### Exercise details
Down to the last line below, repeat the entries word for word and drop the pictures.

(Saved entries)
- - - - -
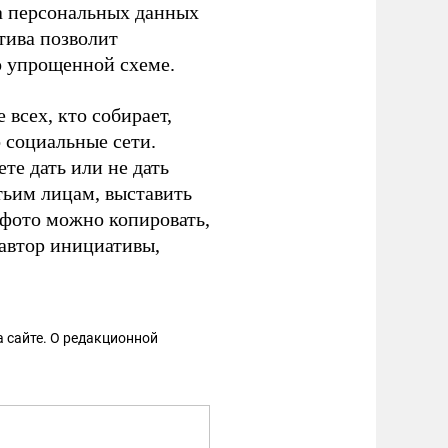
а персональных данных
тива позволит
 упрощенной схеме.
 всех, кто собирает,
о социальные сети.
те дать или не дать
тьим лицам, выставить
 фото можно копировать,
автор инициативы,
 сайте. О редакционной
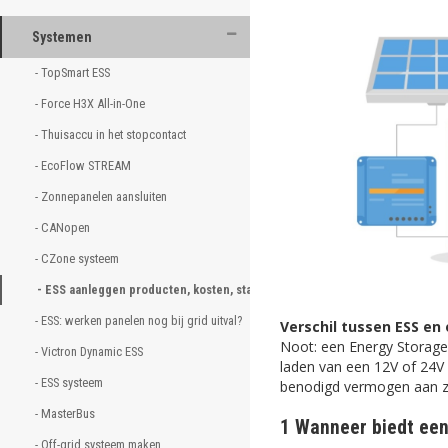
Systemen
- TopSmart ESS 
- Force H3X All-in-One 
- Thuisaccu in het stopcontact 
- EcoFlow STREAM 
- Zonnepanelen aansluiten
- CANopen 
- CZone systeem 
- ESS aanleggen producten, kosten, stappen
- ESS: werken panelen nog bij grid uitval?
Verschil tussen ESS en 
Noot: een Energy Storage
- Victron Dynamic ESS 
laden van een 12V of 24V 
- ESS systeem 
benodigd vermogen aan 
- MasterBus 
1 Wanneer biedt ee
- Off-grid systeem maken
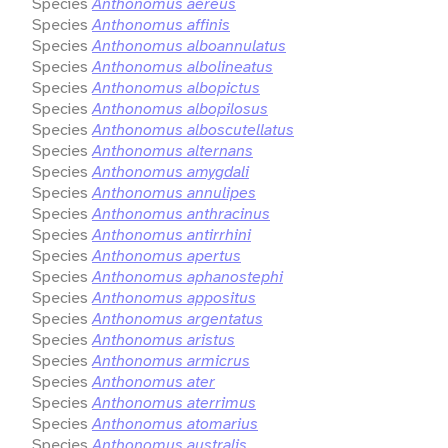
Species
Anthonomus aereus
Species
Anthonomus affinis
Species
Anthonomus alboannulatus
Species
Anthonomus albolineatus
Species
Anthonomus albopictus
Species
Anthonomus albopilosus
Species
Anthonomus alboscutellatus
Species
Anthonomus alternans
Species
Anthonomus amygdali
Species
Anthonomus annulipes
Species
Anthonomus anthracinus
Species
Anthonomus antirrhini
Species
Anthonomus apertus
Species
Anthonomus aphanostephi
Species
Anthonomus appositus
Species
Anthonomus argentatus
Species
Anthonomus aristus
Species
Anthonomus armicrus
Species
Anthonomus ater
Species
Anthonomus aterrimus
Species
Anthonomus atomarius
Species
Anthonomus australis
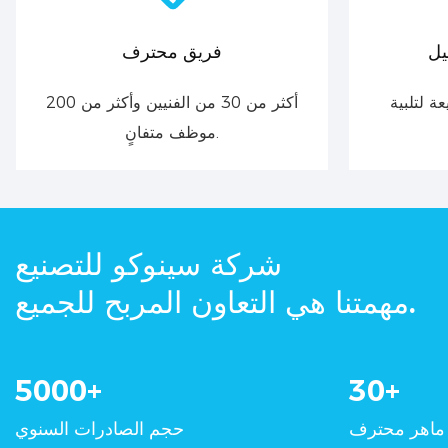
يل
فريق محترف
ة لتلبية
أكثر من 30 من الفنيين وأكثر من 200
موظف متفانٍ.
شركة سينوكو للتصنيع
مهمتنا هي التعاون المربح للجميع.
5000
+
30
+
ماهر محترف
حجم الصادرات السنوي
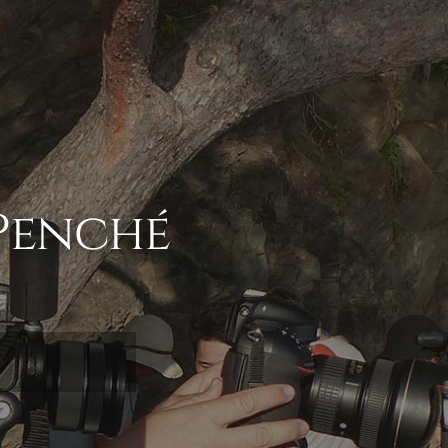
Penché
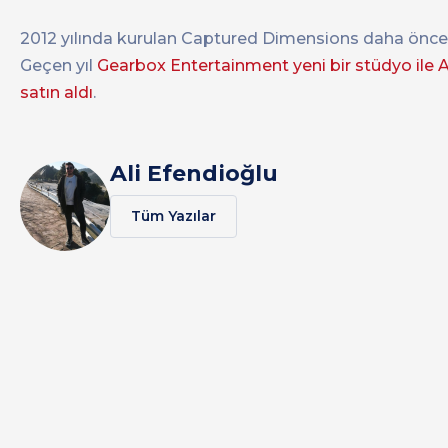
2012 yılında kurulan Captured Dimensions daha önc
Geçen yıl
Gearbox Entertainment yeni bir stüdyo ile A
satın aldı
.
Ali Efendioğlu
Tüm Yazılar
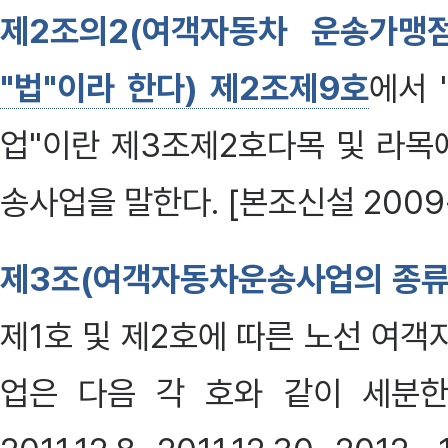
제2조의2(여객자동차 운송가맹점
"법"이라 한다) 제2조제9호
에서 
업"이란 제3조제2호다목 및 라목
송사업을 말한다. [본조신설 2009·1
제3조(여객자동차운송사업의 종류
제1호 및 제2호에 따른 노선 여
업은 다음 각 호와 같이 세분한다. <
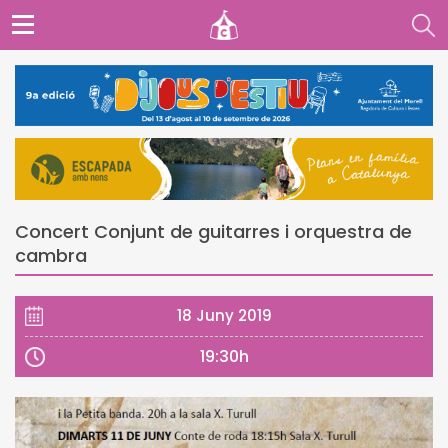
Concert Conjunt de guitarres i orquestra de
cambra
18 Juny 2019
19:30h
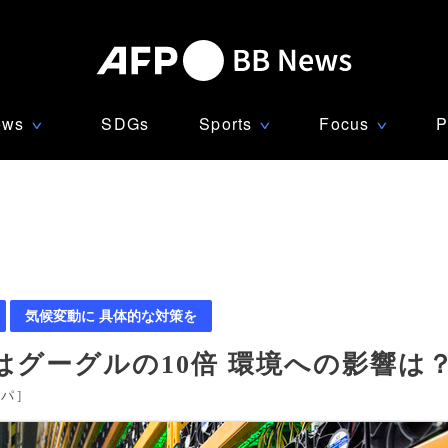
ews
SDGs
Sports
Focus
P
∨
∨
∨
気候変動に 具体的な対策を
グーグルの10倍 環境への影響は
ッパ
]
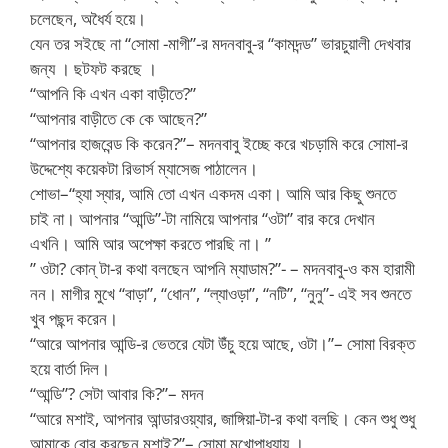
চলেছেন, অধৈর্য হয়ে।
যেন তর সইছে না “সোমা -মাগী”-র মদনবাবু-র “কামদন্ড” ভারচুয়ালী দেখবার
জন্য । ছটফট করছে ।
“আপনি কি এখন একা বাড়ীতে?”
“আপনার বাড়ীতে কে কে আছেন?”
“আপনার হাজবেন্ড কি করেন?”– মদনবাবু ইচ্ছে করে খচড়ামি করে সোমা-র
উদ্দেশ্যে কয়েকটা রিভার্স ম্যাসেজ পাঠালেন।
শোভা–“হ্যা স্যার, আমি তো এখন একদম একা। আমি আর কিছু শুনতে
চাই না। আপনার “আন্ডি”-টা নামিয়ে আপনার “ওটা” বার করে দেখান
এখনি। আমি আর অপেক্ষা করতে পারছি না। ”
” ওটা? কোন্ টা-র কথা বলছেন আপনি ম্যাডাম?”- – মদনবাবু-ও কম হারামী
নন। মাগীর মুখে “বাড়া”, “ধোন”, “ল্যাওড়া”, “নটি”, “নুনু”- এই সব শুনতে
খুব পছন্দ করেন।
“আরে আপনার আন্ডি-র ভেতরে যেটা উঁচু হয়ে আছে, ওটা।”– সোমা বিরক্ত
হয়ে বার্তা দিল।
“আন্ডি”? সেটা আবার কি?”– মদন
“আরে মশাই, আপনার আন্ডারওয়্যার, জাঙ্গিয়া-টা-র কথা বলছি। কেন শুধু শুধু
আমাকে বোর করছেন মশাই?”– সোমা মুখোপাধ্যায় ।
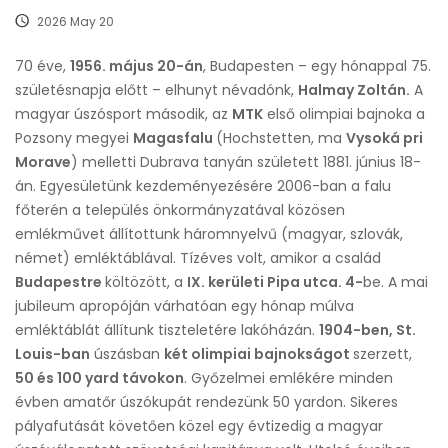
2026 May 20
70 éve,
1956. május 20-án
, Budapesten – egy hónappal 75.
születésnapja előtt – elhunyt névadónk,
Halmay Zoltán.
A
magyar úszósport második, az
MTK
első olimpiai bajnoka a
Pozsony megyei
Magasfalu
(Hochstetten, ma
Vysoká pri
Morave
) melletti Dubrava tanyán született 1881. június 18-
án. Egyesületünk kezdeményezésére 2006-ban a falu
főterén a település önkormányzatával közösen
emlékművet állítottunk háromnyelvű (magyar, szlovák,
német) emléktáblával. Tízéves volt, amikor a család
Budapestre
költözött, a
IX. kerületi Pipa utca. 4-
be. A mai
jubileum apropóján várhatóan egy hónap múlva
emléktáblát állítunk tiszteletére lakóházán.
1904-ben, St.
Louis-ban
úszásban
két olimpiai bajnokságot
szerzett,
50 és 100 yard távokon
. Győzelmei emlékére minden
évben amatőr úszókupát rendezünk 50 yardon. Sikeres
pályafutását követően közel egy évtizedig a magyar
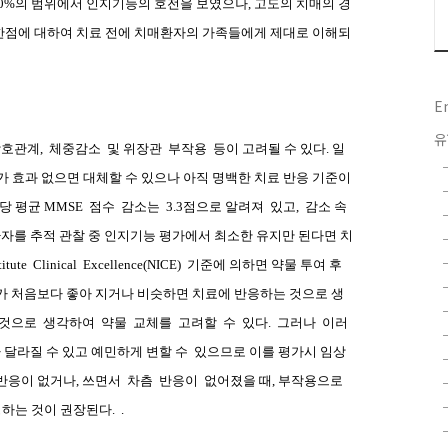
0%
의 범위에서 인지기능의 호전을 보였으나
,
고도의 치매의 경
한점에 대하여 치료 전에 치매환자의 가족들에게 제대로 이해되
E
유
상호관계
,
체중감소
및 위장관
부작용
등이 고려될 수 있다
.
일
효과 없으면 대체할 수 있으나 아직 명백한 치료 반응 기준이
당 평균
MMSE
점수
감소는
3.3
점으로 알려져
있고
,
감소 속
자를 추적 관찰 중 인지기능 평가에서 최소한 유지만 된다면 치
titute
Clinical
Excellence(NICE)
기준에 의하면 약물 투여 후
가 처음보다 좋아 지거나 비슷하면 치료에 반응하는 것으로 생
것으로
생각하여
약물
교체를
고려할
수
있다
.
그러나
이러
 달라질 수 있고 예민하게 변할 수
있으므로 이를 평가시 임상
반응이 없거나
,
쓰면서
차츰
반응이
없어졌을 때
,
부작용으로
경하는 것이 권장된다
.
.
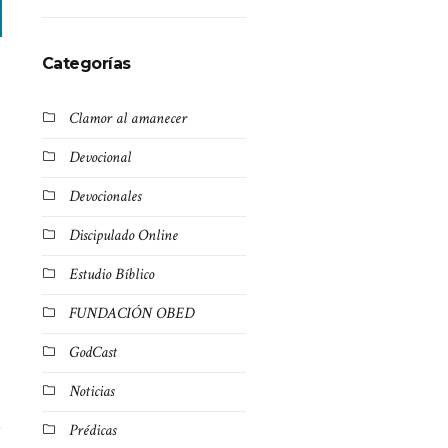
Categorías
Clamor al amanecer
Devocional
Devocionales
Discipulado Online
Estudio Bíblico
FUNDACIÓN OBED
GodCast
Noticias
Prédicas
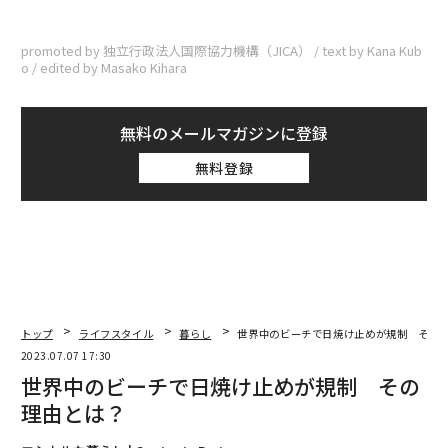
promoted by 独立行政法人国際協力機構（JICA） / text by Kana Kub
o / edited by Masako Kihara
無料のメールマガジンに登録
無料登録
トップ
ライフスタイル
暮らし
世界中のビーチで日焼け止めが規制 その
2023.07.07 17:30
世界中のビーチで日焼け止めが規制 その
理由とは？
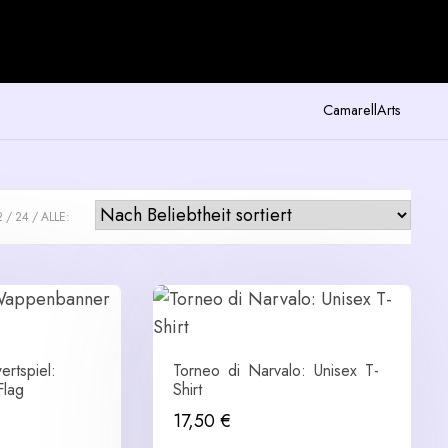
CamarellArts
2
24
ALLE:
rtspiel:
Torneo di Narvalo: Unisex T-
lag
Shirt
17,50
€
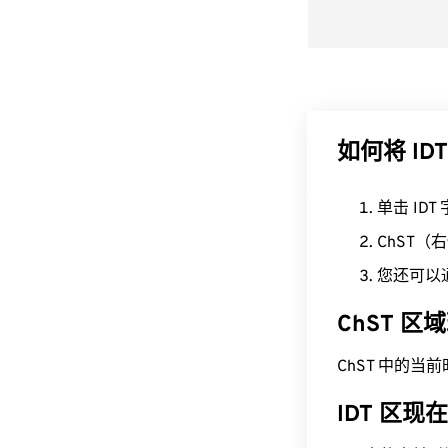
如何将 IDT
单击 ID
ChST
您还可以
ChST 
ChST 中的当前时间为
IDT 区现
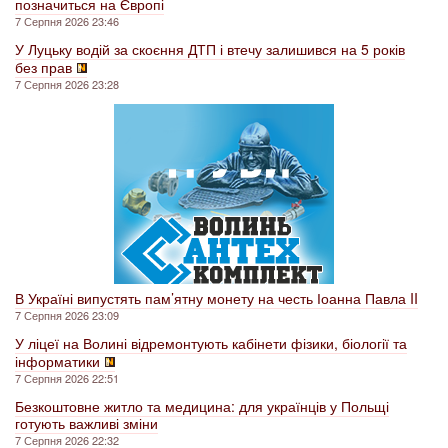
позначиться на Європі
7 Серпня 2026 23:46
У Луцьку водій за скоєння ДТП і втечу залишився на 5 років
без прав
7 Серпня 2026 23:28
В Україні випустять пам’ятну монету на честь Іоанна Павла II
7 Серпня 2026 23:09
У ліцеї на Волині відремонтують кабінети фізики, біології та
інформатики
7 Серпня 2026 22:51
Безкоштовне житло та медицина: для українців у Польщі
готують важливі зміни
7 Серпня 2026 22:32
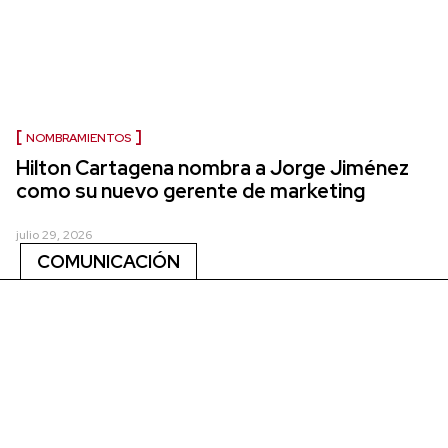
NOMBRAMIENTOS
Hilton Cartagena nombra a Jorge Jiménez
como su nuevo gerente de marketing
julio 29, 2026
COMUNICACIÓN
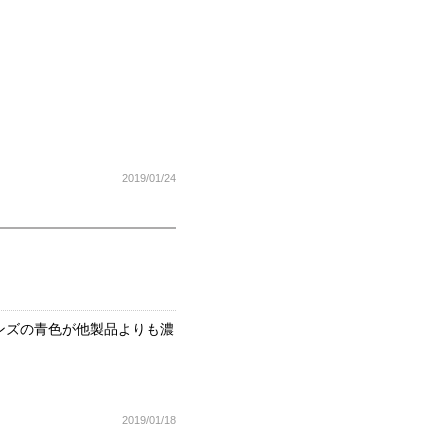
2019/01/24
ンズの青色が他製品よりも濃
2019/01/18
- - - - -
### Answer section
а персональных данных
тива позволит
 упрощенной схеме.
 всех, кто собирает,
о социальные сети.
те дать или не дать
тьим лицам, выставить
 фото можно копировать,
автор инициативы,
 сайте. О редакционной
Systemen
- TopSmart ESS 
- Force H3X All-in-One 
- Thuisaccu in het stopcontact 
- EcoFlow STREAM 
- Zonnepanelen aansluiten
- CANopen 
- CZone systeem 
- ESS aanleggen producten, kosten, stappen
- ESS: werken panelen nog bij grid uitval?
Verschil tussen ESS en 
Noot: een Energy Storage
- Victron Dynamic ESS 
laden van een 12V of 24V 
- ESS systeem 
benodigd vermogen aan 
- MasterBus 
1 Wanneer biedt ee
- Off-grid systeem maken
Species
Anthonomus aereus
Species
Anthonomus affinis
Species
Anthonomus alboannulatus
Species
Anthonomus albolineatus
Species
Anthonomus albopictus
Species
Anthonomus albopilosus
Species
Anthonomus alboscutellatus
Species
Anthonomus alternans
Species
Anthonomus amygdali
Species
Anthonomus annulipes
Species
Anthonomus anthracinus
Species
Anthonomus antirrhini
Species
Anthonomus apertus
Species
Anthonomus aphanostephi
Species
Anthonomus appositus
Species
Anthonomus argentatus
Species
Anthonomus aristus
Species
Anthonomus armicrus
Species
Anthonomus ater
Species
Anthonomus aterrimus
Species
Anthonomus atomarius
Species
Anthonomus australis
يل
فريق محترف
ة لتلبية
أكثر من 30 من الفنيين وأكثر من 200
موظف متفانٍ.
شركة سينوكو للتصنيع
مهمتنا هي التعاون المربح للجميع.
5000
+
30
+
ماهر محترف
حجم الصادرات السنوي
Penché
2012 yılında kurulan Captured Dimensions daha önc
Geçen yıl
Gearbox Entertainment yeni bir stüdyo ile A
satın aldı
.
Ali Efendioğlu
Tüm Yazılar
제2조의2(여객자동차 운송가맹점
"법"이라 한다) 제2조제9호
에서 
업"이란 제3조제2호다목 및 라목
송사업을 말한다. [본조신설 2009·1
제3조(여객자동차운송사업의 종류
제1호 및 제2호에 따른 노선 여
업은 다음 각 호와 같이 세분한다. <
Concert Conjunt de guitarres i orquestra de
cambra
18 Juny 2019
19:30h
ews
SDGs
Sports
Focus
P
∨
∨
∨
気候変動に 具体的な対策を
グーグルの10倍 環境への影響は
ッパ
]
চলেছেন, অধৈর্য হয়ে।
যেন তর সইছে না “সোমা -মাগী”-র মদনবাবু-র “কামদন্ড” ভারচুয়ালী দেখবার
জন্য । ছটফট করছে ।
“আপনি কি এখন একা বাড়ীতে?”
“আপনার বাড়ীতে কে কে আছেন?”
“আপনার হাজবেন্ড কি করেন?”– মদনবাবু ইচ্ছে করে খচড়ামি করে সোমা-র
উদ্দেশ্যে কয়েকটা রিভার্স ম্যাসেজ পাঠালেন।
শোভা–“হ্যা স্যার, আমি তো এখন একদম একা। আমি আর কিছু শুনতে
চাই না। আপনার “আন্ডি”-টা নামিয়ে আপনার “ওটা” বার করে দেখান
এখনি। আমি আর অপেক্ষা করতে পারছি না। ”
” ওটা? কোন্ টা-র কথা বলছেন আপনি ম্যাডাম?”- – মদনবাবু-ও কম হারামী
নন। মাগীর মুখে “বাড়া”, “ধোন”, “ল্যাওড়া”, “নটি”, “নুনু”- এই সব শুনতে
খুব পছন্দ করেন।
“আরে আপনার আন্ডি-র ভেতরে যেটা উঁচু হয়ে আছে, ওটা।”– সোমা বিরক্ত
হয়ে বার্তা দিল।
“আন্ডি”? সেটা আবার কি?”– মদন
“আরে মশাই, আপনার আন্ডারওয়্যার, জাঙ্গিয়া-টা-র কথা বলছি। কেন শুধু শুধু
আমাকে বোর করছেন মশাই?”– সোমা মুখোপাধ্যায় ।
2026 May 20
70 éve,
1956. május 20-án
, Budapesten – egy hónappal 75.
születésnapja előtt – elhunyt névadónk,
Halmay Zoltán.
A
magyar úszósport második, az
MTK
első olimpiai bajnoka a
Pozsony megyei
Magasfalu
(Hochstetten, ma
Vysoká pri
Morave
) melletti Dubrava tanyán született 1881. június 18-
án. Egyesületünk kezdeményezésére 2006-ban a falu
főterén a település önkormányzatával közösen
emlékművet állítottunk háromnyelvű (magyar, szlovák,
német) emléktáblával. Tízéves volt, amikor a család
Budapestre
költözött, a
IX. kerületi Pipa utca. 4-
be. A mai
jubileum apropóján várhatóan egy hónap múlva
emléktáblát állítunk tiszteletére lakóházán.
1904-ben, St.
Louis-ban
úszásban
két olimpiai bajnokságot
szerzett,
50 és 100 yard távokon
. Győzelmei emlékére minden
évben amatőr úszókupát rendezünk 50 yardon. Sikeres
pályafutását követően közel egy évtizedig a magyar
0%
의 범위에서 인지기능의 호전을 보였으나
,
고도의 치매의 경
한점에 대하여 치료 전에 치매환자의 가족들에게 제대로 이해되
E
유
상호관계
,
체중감소
및 위장관
부작용
등이 고려될 수 있다
.
일
효과 없으면 대체할 수 있으나 아직 명백한 치료 반응 기준이
당 평균
MMSE
점수
감소는
3.3
점으로 알려져
있고
,
감소 속
자를 추적 관찰 중 인지기능 평가에서 최소한 유지만 된다면 치
titute
Clinical
Excellence(NICE)
기준에 의하면 약물 투여 후
가 처음보다 좋아 지거나 비슷하면 치료에 반응하는 것으로 생
것으로
생각하여
약물
교체를
고려할
수
있다
.
그러나
이러
 달라질 수 있고 예민하게 변할 수
있으므로 이를 평가시 임상
반응이 없거나
,
쓰면서
차츰
반응이
없어졌을 때
,
부작용으로
경하는 것이 권장된다
.
.
Categorías
Clamor al amanecer
Devocional
Devocionales
Discipulado Online
Estudio Bíblico
FUNDACIÓN OBED
GodCast
Noticias
Prédicas
promoted by 独立行政法人国際協力機構（JICA） / text by Kana Kub
o / edited by Masako Kihara
無料のメールマガジンに登録
無料登録
トップ
ライフスタイル
暮らし
世界中のビーチで日焼け止めが規制 その
2023.07.07 17:30
世界中のビーチで日焼け止めが規制 その
理由とは？
CamarellArts
2
24
ALLE:
rtspiel:
Torneo di Narvalo: Unisex T-
lag
Shirt
17,50
€
如何将 IDT
单击 ID
ChST
您还可以
ChST 
ChST 中的当前时间为
IDT 区现
позначиться на Європі
7 Серпня 2026 23:46
У Луцьку водій за скоєння ДТП і втечу залишився на 5 років
без прав
7 Серпня 2026 23:28
В Україні випустять пам’ятну монету на честь Іоанна Павла II
7 Серпня 2026 23:09
У ліцеї на Волині відремонтують кабінети фізики, біології та
інформатики
7 Серпня 2026 22:51
Безкоштовне житло та медицина: для українців у Польщі
готують важливі зміни
7 Серпня 2026 22:32
NOMBRAMIENTOS
Hilton Cartagena nombra a Jorge Jiménez
como su nuevo gerente de marketing
julio 29, 2026
COMUNICACIÓN
2019/01/24
ンズの青色が他製品よりも濃
2019/01/18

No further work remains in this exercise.